[Saved data entries]:

**********

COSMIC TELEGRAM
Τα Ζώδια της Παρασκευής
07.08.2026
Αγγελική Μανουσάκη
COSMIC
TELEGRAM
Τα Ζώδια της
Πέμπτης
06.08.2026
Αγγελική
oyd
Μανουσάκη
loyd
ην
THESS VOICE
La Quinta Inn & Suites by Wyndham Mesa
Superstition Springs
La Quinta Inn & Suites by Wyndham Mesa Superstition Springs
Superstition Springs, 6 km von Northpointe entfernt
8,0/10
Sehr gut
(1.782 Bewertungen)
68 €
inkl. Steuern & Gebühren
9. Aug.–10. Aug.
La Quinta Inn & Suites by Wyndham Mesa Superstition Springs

**********

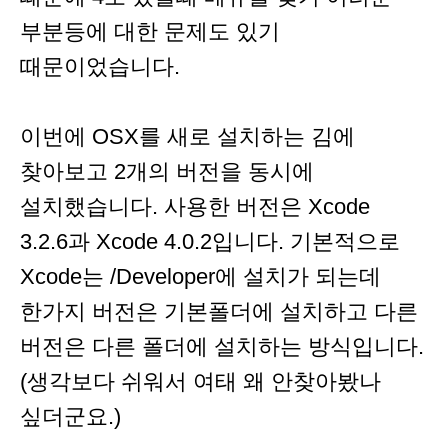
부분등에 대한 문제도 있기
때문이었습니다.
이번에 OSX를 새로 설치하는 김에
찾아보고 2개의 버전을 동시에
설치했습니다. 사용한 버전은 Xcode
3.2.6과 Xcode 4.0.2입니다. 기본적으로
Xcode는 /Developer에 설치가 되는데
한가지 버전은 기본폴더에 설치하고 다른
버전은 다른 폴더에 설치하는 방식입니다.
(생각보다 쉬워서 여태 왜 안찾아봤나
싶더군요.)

**********

[Task requirements]: Look above for the line with "Τα Ζώδια της Παρασκευής" and the line with "9. Aug.–10. Aug.". Write out those two lines and all the lines between them, exactly, and no others.

[Exercise response]:
Τα Ζώδια της Παρασκευής
07.08.2026
Αγγελική Μανουσάκη
COSMIC
TELEGRAM
Τα Ζώδια της
Πέμπτης
06.08.2026
Αγγελική
oyd
Μανουσάκη
loyd
ην
THESS VOICE
La Quinta Inn & Suites by Wyndham Mesa
Superstition Springs
La Quinta Inn & Suites by Wyndham Mesa Superstition Springs
Superstition Springs, 6 km von Northpointe entfernt
8,0/10
Sehr gut
(1.782 Bewertungen)
68 €
inkl. Steuern & Gebühren
9. Aug.–10. Aug.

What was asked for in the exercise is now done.